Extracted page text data
--
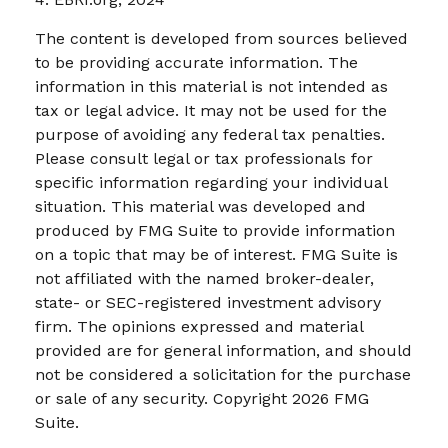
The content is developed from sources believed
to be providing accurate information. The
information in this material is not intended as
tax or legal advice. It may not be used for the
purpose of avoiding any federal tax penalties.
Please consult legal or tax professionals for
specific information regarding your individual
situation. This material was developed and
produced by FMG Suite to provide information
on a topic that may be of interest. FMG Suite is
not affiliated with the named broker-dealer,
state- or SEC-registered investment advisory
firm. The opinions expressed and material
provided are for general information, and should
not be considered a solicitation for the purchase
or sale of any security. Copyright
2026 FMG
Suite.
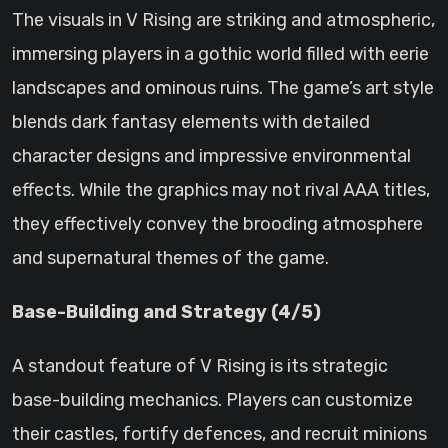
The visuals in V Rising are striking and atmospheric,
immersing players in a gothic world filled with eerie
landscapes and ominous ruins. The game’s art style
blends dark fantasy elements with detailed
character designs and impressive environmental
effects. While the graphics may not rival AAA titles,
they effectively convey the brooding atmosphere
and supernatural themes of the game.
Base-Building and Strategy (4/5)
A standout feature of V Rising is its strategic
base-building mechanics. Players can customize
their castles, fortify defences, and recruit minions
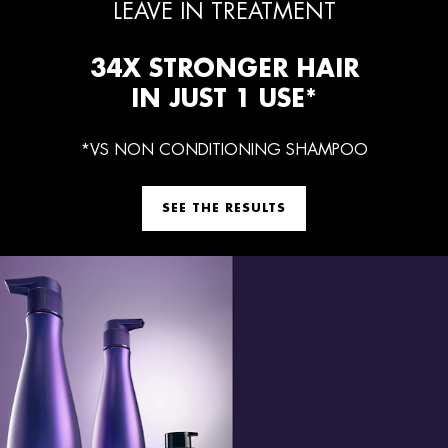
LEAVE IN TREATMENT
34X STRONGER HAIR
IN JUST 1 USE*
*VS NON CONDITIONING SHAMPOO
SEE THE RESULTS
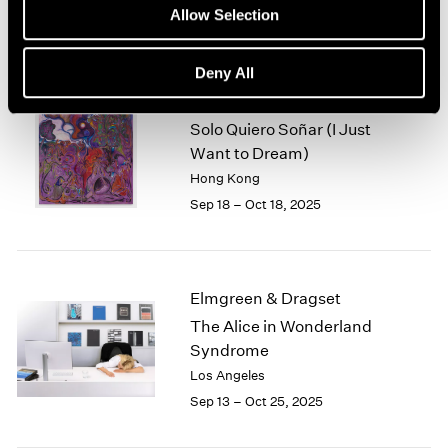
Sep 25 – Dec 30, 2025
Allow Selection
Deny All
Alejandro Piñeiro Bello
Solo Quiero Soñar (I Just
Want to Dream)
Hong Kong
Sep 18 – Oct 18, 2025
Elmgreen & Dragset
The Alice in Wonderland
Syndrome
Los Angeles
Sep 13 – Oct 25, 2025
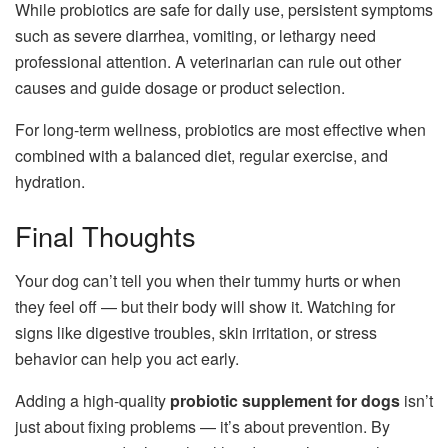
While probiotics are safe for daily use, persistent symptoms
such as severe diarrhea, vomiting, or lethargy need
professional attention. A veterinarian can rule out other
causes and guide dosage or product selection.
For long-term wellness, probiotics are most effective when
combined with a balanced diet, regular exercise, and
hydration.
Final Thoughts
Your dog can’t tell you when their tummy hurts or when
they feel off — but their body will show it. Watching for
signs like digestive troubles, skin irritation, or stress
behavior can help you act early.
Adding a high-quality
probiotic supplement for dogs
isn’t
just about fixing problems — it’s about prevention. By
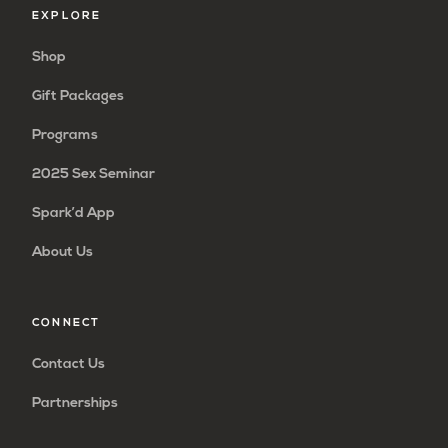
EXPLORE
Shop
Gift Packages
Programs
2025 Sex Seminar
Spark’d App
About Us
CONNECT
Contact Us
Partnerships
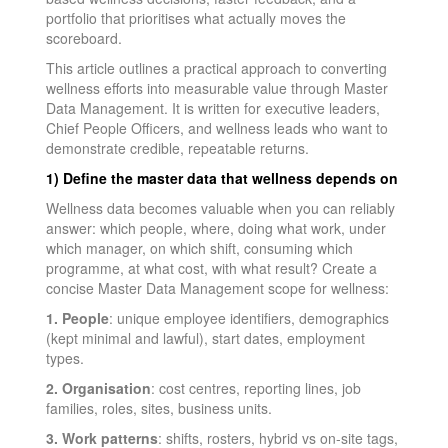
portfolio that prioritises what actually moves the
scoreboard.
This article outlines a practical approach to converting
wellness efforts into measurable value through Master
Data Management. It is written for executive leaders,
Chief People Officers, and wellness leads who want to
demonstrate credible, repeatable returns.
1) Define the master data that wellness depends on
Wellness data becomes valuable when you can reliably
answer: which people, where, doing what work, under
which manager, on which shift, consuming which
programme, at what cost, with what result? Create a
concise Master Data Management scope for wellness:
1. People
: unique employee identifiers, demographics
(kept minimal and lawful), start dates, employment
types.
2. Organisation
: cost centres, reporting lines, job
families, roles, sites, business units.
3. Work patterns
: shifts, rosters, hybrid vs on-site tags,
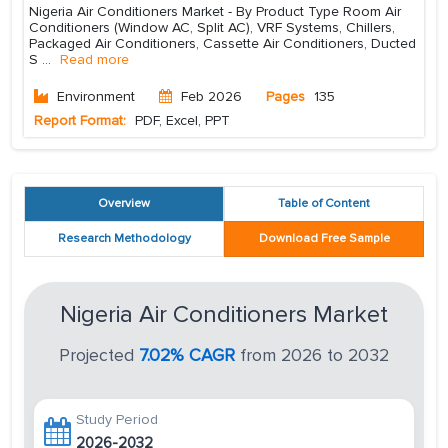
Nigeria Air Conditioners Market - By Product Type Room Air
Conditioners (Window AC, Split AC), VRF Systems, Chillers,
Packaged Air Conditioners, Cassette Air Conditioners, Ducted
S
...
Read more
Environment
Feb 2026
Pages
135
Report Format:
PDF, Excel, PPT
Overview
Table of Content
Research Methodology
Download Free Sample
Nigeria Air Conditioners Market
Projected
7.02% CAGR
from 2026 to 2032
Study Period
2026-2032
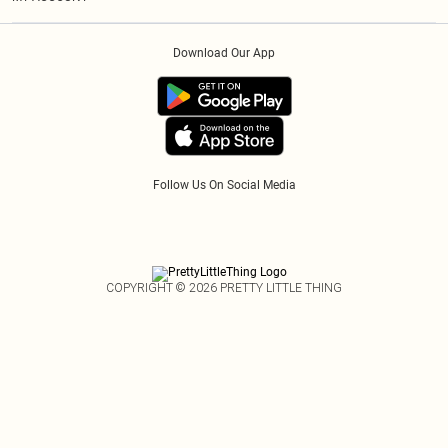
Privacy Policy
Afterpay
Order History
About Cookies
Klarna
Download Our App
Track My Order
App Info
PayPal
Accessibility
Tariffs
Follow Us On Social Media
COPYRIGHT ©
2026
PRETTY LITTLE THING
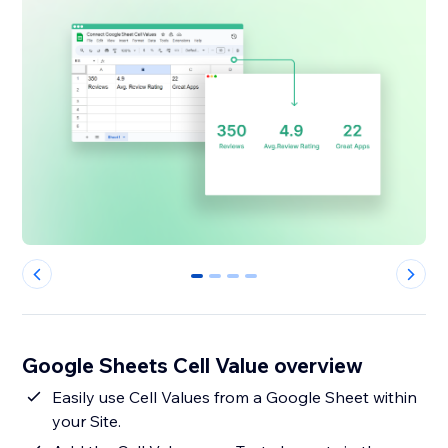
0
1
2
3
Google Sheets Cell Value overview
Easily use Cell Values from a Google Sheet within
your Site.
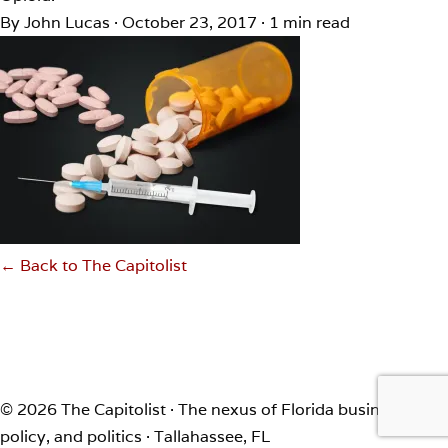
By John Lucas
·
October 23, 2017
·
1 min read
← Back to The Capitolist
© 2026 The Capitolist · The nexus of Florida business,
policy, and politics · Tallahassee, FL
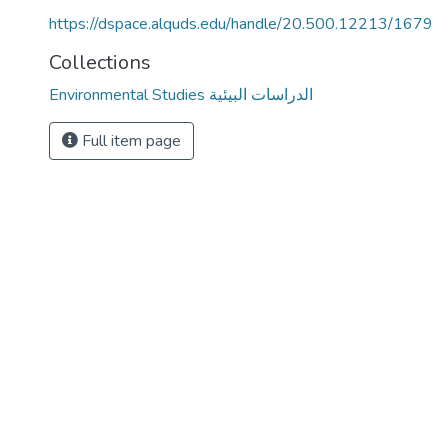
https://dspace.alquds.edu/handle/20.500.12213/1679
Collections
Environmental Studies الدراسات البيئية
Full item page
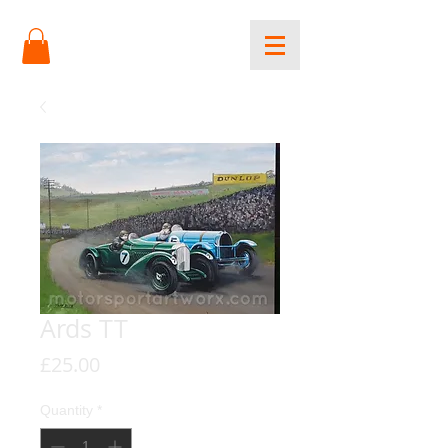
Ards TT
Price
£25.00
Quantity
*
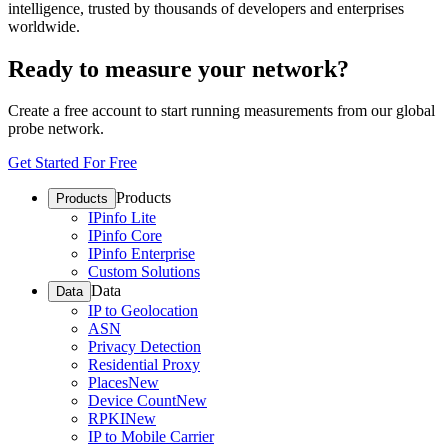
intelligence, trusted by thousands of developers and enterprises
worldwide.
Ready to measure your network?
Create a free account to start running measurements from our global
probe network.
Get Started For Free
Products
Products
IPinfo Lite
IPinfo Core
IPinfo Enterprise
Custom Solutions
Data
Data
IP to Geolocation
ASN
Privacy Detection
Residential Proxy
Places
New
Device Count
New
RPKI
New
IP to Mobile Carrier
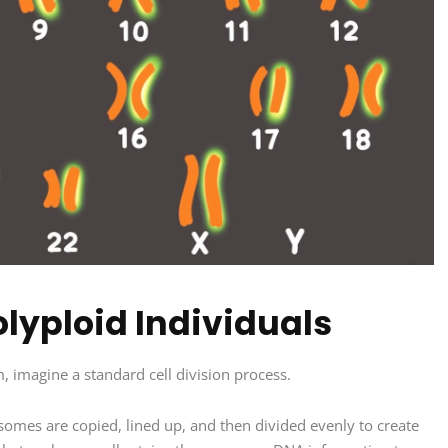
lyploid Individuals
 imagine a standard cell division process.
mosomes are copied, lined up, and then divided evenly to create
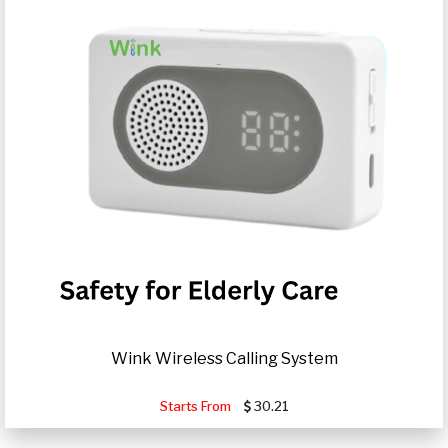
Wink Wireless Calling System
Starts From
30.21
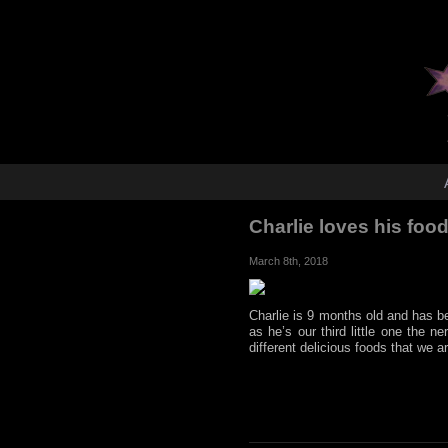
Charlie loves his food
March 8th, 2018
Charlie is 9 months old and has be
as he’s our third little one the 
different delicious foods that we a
--
**Exercise goal:** Pull every line containing "that" out of the data above.

**Reply:**
on a topic that may be of interest. FMG Suite is
portfolio that prioritises what actually moves the
1) Define the master data that wellness depends on
different delicious foods that we a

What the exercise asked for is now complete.